Le code retient trois principes généraux :

  • Probité et intégrité, qui garantissent le respect du donneur d’ouvrage et de la mission du traducteur ainsi que la réputation de la profession
  • Fidélité, qui renvoie à la restitution correcte du texte source
  • Respect du secret professionnel

 

À ces principes généraux s’ajoute le respect par le traducteur de la législation de l’État dans lequel il exerce sa profession, notamment en matière de régime social et fiscal. Cet article du code vise à alerter sur la nécessité de déclarer son activité, afin de pouvoir exercer en toute légalité et ainsi contrer les pratiques de travail dissimulé, ou au noir, source de concurrence déloyale. L’argumentation de la SFT ainsi qu’un rappel des sanctions encourues en cas de non-respect de cette obligation sont consultables ici. Le traducteur se doit également de respecter le donneur d’ouvrage en s’interdisant de faire sous-traiter tout ou partie du travail qui lui a été confié. Il ne doit pas se prévaloir de diplômes qu’il ne possède pas. Le traducteur doit refuser toute mission qu’il ne se sent pas capable de réaliser, ainsi que tout délai qu’il juge incompatible avec un travail de qualité.

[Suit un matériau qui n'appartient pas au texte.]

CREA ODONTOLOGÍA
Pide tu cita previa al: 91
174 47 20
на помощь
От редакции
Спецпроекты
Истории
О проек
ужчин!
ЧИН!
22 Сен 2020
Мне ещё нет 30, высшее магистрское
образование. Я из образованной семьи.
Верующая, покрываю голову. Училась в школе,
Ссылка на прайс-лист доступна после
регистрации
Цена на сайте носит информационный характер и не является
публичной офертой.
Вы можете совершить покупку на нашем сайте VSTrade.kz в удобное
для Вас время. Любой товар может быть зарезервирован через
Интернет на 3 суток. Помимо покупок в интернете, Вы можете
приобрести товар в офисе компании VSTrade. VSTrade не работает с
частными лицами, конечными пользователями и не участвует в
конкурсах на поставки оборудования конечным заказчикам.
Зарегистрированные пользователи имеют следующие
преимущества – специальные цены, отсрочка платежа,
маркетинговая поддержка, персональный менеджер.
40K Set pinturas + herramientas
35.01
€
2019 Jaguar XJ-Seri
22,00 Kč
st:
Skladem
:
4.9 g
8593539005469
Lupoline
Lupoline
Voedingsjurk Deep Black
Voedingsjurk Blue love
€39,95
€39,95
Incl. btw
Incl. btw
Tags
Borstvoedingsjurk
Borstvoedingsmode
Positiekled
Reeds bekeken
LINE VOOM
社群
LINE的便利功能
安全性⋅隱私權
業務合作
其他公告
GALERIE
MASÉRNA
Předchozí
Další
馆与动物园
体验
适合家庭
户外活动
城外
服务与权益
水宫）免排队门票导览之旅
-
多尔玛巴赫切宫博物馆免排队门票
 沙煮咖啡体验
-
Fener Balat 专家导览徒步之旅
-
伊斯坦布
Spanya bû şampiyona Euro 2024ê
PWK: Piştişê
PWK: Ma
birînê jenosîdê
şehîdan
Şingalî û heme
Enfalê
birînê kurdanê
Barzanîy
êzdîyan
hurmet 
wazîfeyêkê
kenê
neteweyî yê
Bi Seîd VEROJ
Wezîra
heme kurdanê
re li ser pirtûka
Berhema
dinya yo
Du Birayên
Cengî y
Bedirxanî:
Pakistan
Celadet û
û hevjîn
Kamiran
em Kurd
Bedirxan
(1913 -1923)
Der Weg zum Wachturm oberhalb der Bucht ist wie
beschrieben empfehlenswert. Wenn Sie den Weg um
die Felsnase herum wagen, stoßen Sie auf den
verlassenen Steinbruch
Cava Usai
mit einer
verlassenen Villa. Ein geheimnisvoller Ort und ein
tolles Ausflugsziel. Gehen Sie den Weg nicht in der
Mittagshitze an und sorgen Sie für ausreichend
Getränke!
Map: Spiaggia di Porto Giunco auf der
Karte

Enfin, la SFT rappelle la nécessité d’entretenir des relations loyales et confraternelles avec les autres collègues traducteurs. Ceci implique le droit à une juste rémunération de ses prestations rendues, mais aussi le devoir de ne pas accepter de rabais ou de rétributions qui se feraient au détriment d’autrui.

 

Le code de déontologie de la SFT s’appuie sur la Recommandation de Nairobi, adoptée par l’UNESCO en 1976. La traduction, qu’elle soit littéraire, scientifique ou technique, y est reconnue comme activité qui favorise la communication et les échanges d’idées entre les peuples. L’UNESCO attribue à la traduction un rôle extrêmement important dans la coopération entre les nations et les échanges internationaux. Le traducteur est reconnu dans son aptitude à créer des liens au service de la culture et du développement. À ce titre, il est indispensable que lui-même et son travail soient protégés.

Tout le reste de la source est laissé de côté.